The Washington Times - November 14, 2011, 03:29PM

After much stonewalling, the Obama administration finally released some but not all documents pertaining to internal communications over the approval of a federal loan guarantee to the now defunct solar panel maker Solyndra. The Hill reported: 

An administration official said the documents offer little new insight into the loan guarantee to the failed solar panel maker.

“The Bottom line: No news here. It’s the same stuff you’ve seen before,” the administration officials said. “There’s no evidence of any wrongdoing.”

The White House sent the committee documents Friday afternoon that fall into four categories.
The categories include: Whether campaign contributions influenced the decision to grant the Solyndra loan guarantee; White House involvement in the decision to offer conditional and final approval of the loan guarantee; and involvement by the White House to restructure the loan in February in such a way that ensure private investors would be repaid before the taxpayer if Solyndra went under.


An interesting piece of news, according to Fox News, was found within e-mail communications among Obama administration officials. Dan Carol, a former issues adviser in Obama’s campaign  said that Energy Secretary Stephen Chu was a brilliant man but “not perfect” for other critical DOE missions, including creating jobs:

The emails were released late Friday by the government in response to a subpoena by House Republicans, who are investigating a $528 million federal loan received by Solyndra Inc. of Fremont, Calif. The firm later went bankrupt and laid off its 1,100 workers.

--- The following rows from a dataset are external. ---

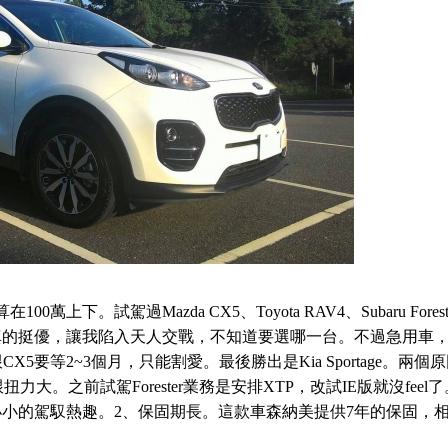
下。試駕過Mazda CX5、Toyota RAV4、Subaru Foreste
開過都真的挺優，讓我陷入天人交戰，不知道要選哪一台。不過急用車
5要等2~3個月，只能割愛。最後勝出是Kia Sportage。兩個
力跟扭力大。之前試駕Forester業務是安排XTP，改試IE版就沒feel
足我小小的駕馭熱趣。2、保固期長。這款車森納美提供7年的保固，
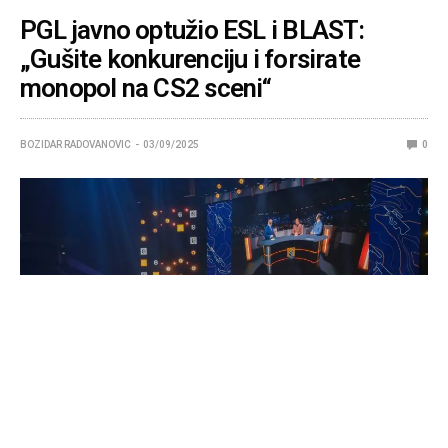
PGL javno optužio ESL i BLAST:
„Gušite konkurenciju i forsirate
monopol na CS2 sceni“
BOZIDAR RADOVANOVIC
03/09/2025
0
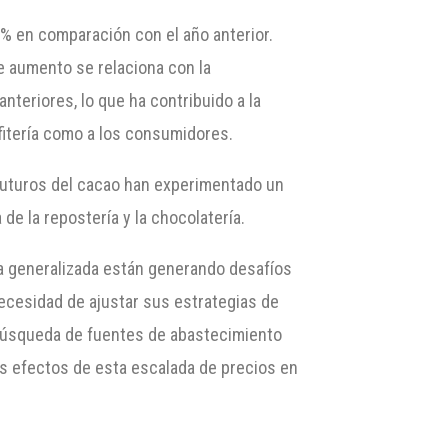
% en comparación con el año anterior.
e aumento se relaciona con la
nteriores, lo que ha contribuido a la
fitería como a los consumidores.
s futuros del cacao han experimentado un
de la repostería y la chocolatería.
ca generalizada están generando desafíos
ecesidad de ajustar sus estrategias de
 búsqueda de fuentes de abastecimiento
os efectos de esta escalada de precios en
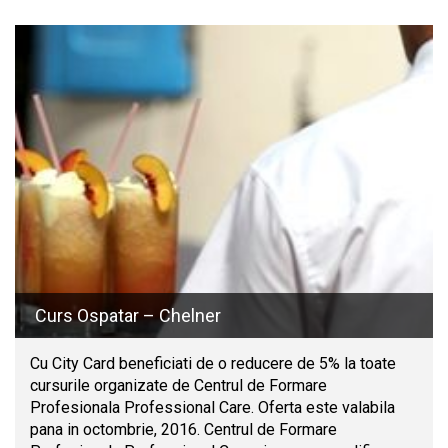
Curs Ospatar – Chelner
Cu City Card beneficiati de o reducere de 5% la toate
cursurile organizate de Centrul de Formare
Profesionala Professional Care. Oferta este valabila
pana in octombrie, 2016. Centrul de Formare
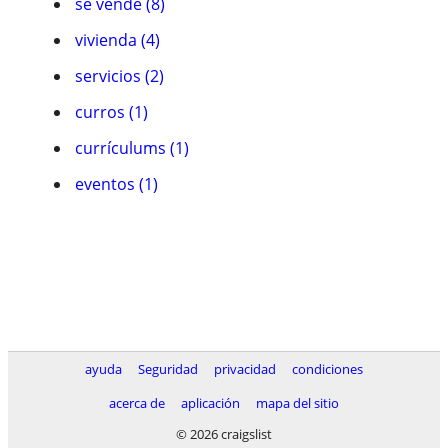
se vende (8)
vivienda (4)
servicios (2)
curros (1)
currí­culums (1)
eventos (1)
ayuda
Seguridad
privacidad
condiciones
acerca de
aplicación
mapa del sitio
© 2026 craigslist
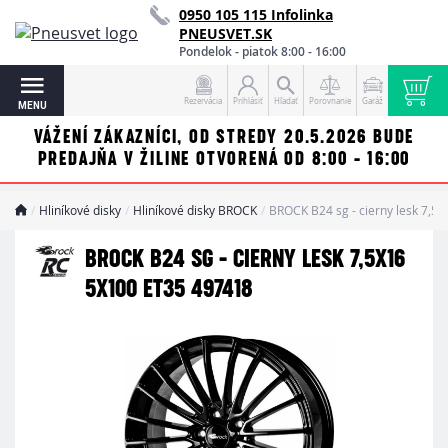
0950 105 115 Infolinka
PNEUSVET.SK
Pondelok - piatok 8:00 - 16:00
Rezervácia
Prihlásiť
Hľadať
Porovnanie
Garáž
MENU
VÁŽENÍ ZÁKAZNÍCI, OD STREDY 20.5.2026 BUDE
PREDAJŇA V ŽILINE OTVORENÁ OD 8:00 - 16:00
Hliníkové disky
Hliníkové disky BROCK
BROCK B24 sg - cierny lesk 7,5
BROCK B24 SG - CIERNY LESK 7,5X16
5X100 ET35 497418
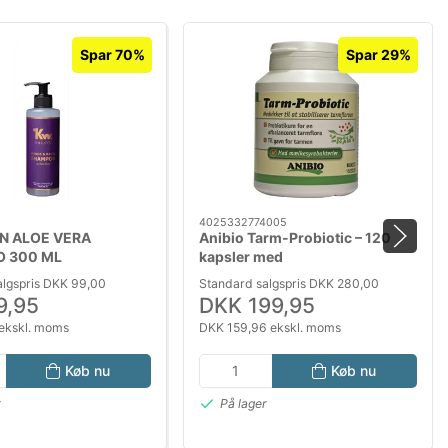
Spar 70%
Spar 29%
4025332774005
N ALOE VERA
Anibio Tarm-Probiotic – 120
 300 ML
kapsler med
mælkesyrebakterier til hund og
algspris DKK 99,00
Standard salgspris DKK 280,00
kat
9,95
DKK 199,95
ekskl. moms
DKK 159,96 ekskl. moms
Køb nu
Køb nu
r
På lager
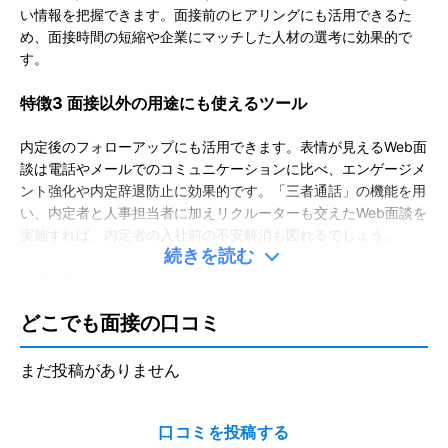
い情報を把握できます。
面接前のヒアリングにも活用できるた
め、面接時間の短縮や企業にマッチした人材の選考に効果的で
す。
特徴3 面接以外の用途にも使えるツール
内定後のフォローアップにも活用できます。表情が見えるWeb面
談は電話やメールでのコミュニケーションに比べ、エンゲージメ
ント強化や内定辞退防止に効果的です。
「三者通話」の機能を用
い、内定者と人事担当者に加えリクルーターも交えたWeb面談を
実施すれば、内定者の入社前の不安解消も図れるでしょう。
続きを読む
製品URL
https://livecall.jp/mensetsu/
どこでも面接の口コミ
更新日：
2025/09/09
※本ページは、公表されている情報を元にミツモアが作成したものです。
まだ投稿がありません
掲載に関するお問い合わせ
口コミを投稿する
口コミを投稿する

A White House spokesman said Friday the plan to oust Chu was not taken very seriously.
Dan Leistikow, a spokesman for Chu, called Carol “an activist with an agenda” and said his email was not solicited by the White House. His suggestion about Chu was not taken seriously, Leistikow said.

Rouse, in a March 14 email to Deputy Chief of Staff Nancy-Ann DeParle, passed along Carol’s proposal, saying he was “not that interested in Dan’s criticism of Secretary Chu,” but said Carol was smart and shared the president’s views on energy policy. Rouse asked White House officials to comment on Carol’s analysis of the administration’s energy policy.
In the three-page email, Carol said Chu should be reassigned as chief scientist at Energy, where he could “reinspire and reorganize” DOE’s labs.

In a previous post on the Water Cooler blog on October 4, I posted an interview we had with Secretary Chu’s deputy at the Energy Department, Daniel Poneman. We asked Mr. Poneman if Secretary Chu would be submitting his resignation to the president over the Solyndra loan controversy, but Poneman refused to answer. President Obama already said he had “full confidence” in the abilities of Secretary Chu. 

However, two days after we tried speaking with Poneman, Jonathan Silver, head of the Energy Department’s loan guarantee program did resign

As far back as July 2010, The New York Times reported that Chu would likely have problems in Washington:

Dr. Chu has admitted his naïveté on certain policy questions, like OPEC production quotas, and is still getting used to the scrutiny that comes with a cabinet job. At the same time,  he is struggling to get his arms around one of the most perplexing and intractable bureaucracies in Washington and to efficiently disperse what remains  of $39 billion in funding from the stimulus package with virtually no top-level support.

Some of the department’s top appointed positions remain unfilled, leaving him largely reliant on career staff members to manage 114,000 employees and contractors and a budget that has more than doubled this year. The task at times appears overwhelming, and some in Washington quietly wonder if Dr. Chu is in over his head.

Yet as he takes on one of the toughest policy and management challenges in government, he brings certain assets that none of his peers or predecessors have had: a Nobel Prize, a YouTube following (for his lectures on climate change) and an unofficial theme song (“Dr. Wu” by Steely Dan). He is a major celebrity in Taiwan, where scientific achievement is rewarded with rock star status. He is a member of Academica Sinica, Taiwan’s most distinguished scholarly society, as was his father.

Could Chu be on his way out? Why did the White House drop that e-mail in the document dump on Friday is the real question right now. Secretary Chu will be testifying before Congress about the Solyndra loan on November 17.